I had plenty of targets of opportunity to shoot at – including some discarded soda cans, rocks and tree branches – out to 50-yards and a bit further – hit everything I was aiming at. For my accuracy testing, I used a sleeping bag, on top of a big boulder and rested the gun on it and the target was placed at 25-yards. Without too much trouble, I was getting groups under 3-inches – the overall winner was the Buffalo Bore Outdoorsman load – and it gave me groups at 2.75-inches, and that’s outstanding accuracy from a duty handgun – and this gun was designed for law enforcement duty as well as civilian concealed carry. The biggest problem – no one is making holsters for this fine pistol – all you can find are generic ballistic Nylon holsters and those floppy things aren’t suitable for concealed carry or duty carry, if you ask me. I couldn’t find anything to fault with the Steyr M9 – except a lack of a good holster for it – so I didn’t carry it concealed.
I don’t know how many M9s from Steyr came into the United States, however, I don’t believe we got nearly enough – this is only the second M9 I’ve ever seen in any gun shops – I usually haunt one gun shop in particular, and it was in this shop, that I saw both M9s – I don’t recall the price on the other one, but I seem to recall it was priced “right” for a fine handgun in 9mm.

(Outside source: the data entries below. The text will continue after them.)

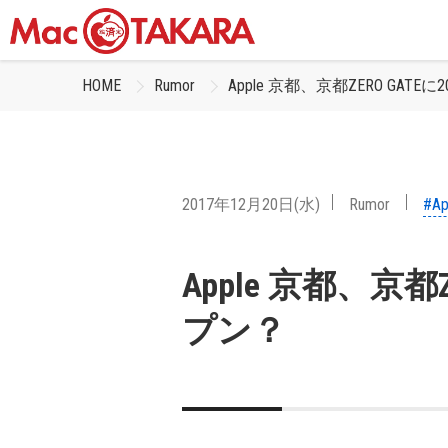
HOME
Rumor
Apple 京都、京都ZERO GATE
2017年12月20日(水)
Rumor
#Ap
Apple 京都、京都Z
プン？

I’ve yet to see a Steyr M9A1 of a gen three model, so I can’t speak about them, other than with some of the new improvements over the original model, I don’t see how you can go wrong with owning a newer model with the improvements – like the rail for lights and lasers. From pictures, I’ve seen of the M9A1, the grip has better checkering on it, so the gun would feel a lot better in your hand under recoil.
At the conclusion of my testing, I went through several large drawers full of holsters, and I managed to find a ballistic Nylon (well-made) tactical thigh holster, that the M9 fit in – just took a little time to adjust the straps so the gun stayed in place. It would make a good holster for police duty wear, or for SWAT wear – I like tactical thigh holsters because they keep the gun low on the leg, yet without easy reach for a fast draw. This holster is made by Blackhawk and it will accept a variety of semiauto pistols with some adjustments.
Steyr Mannlicher is best known for their rifles but has been making semi-auto handguns for more than a hundred years. However, on the M9 line-up, the Glock handgun hit the market first, and it caught on like a wildfire, so Steyr didn’t stand a chance of catching up to Glock in the law enforcement market in the USA. But still, it is an outstanding design and a very well-made for a 9mm handgun. It is suitable for whatever your self-defense needs might be – if you can find one. Check around on the various gun selling websites and see if you can find one. It will be worth your time and money. I don’t think you can go wrong with this pistol at all.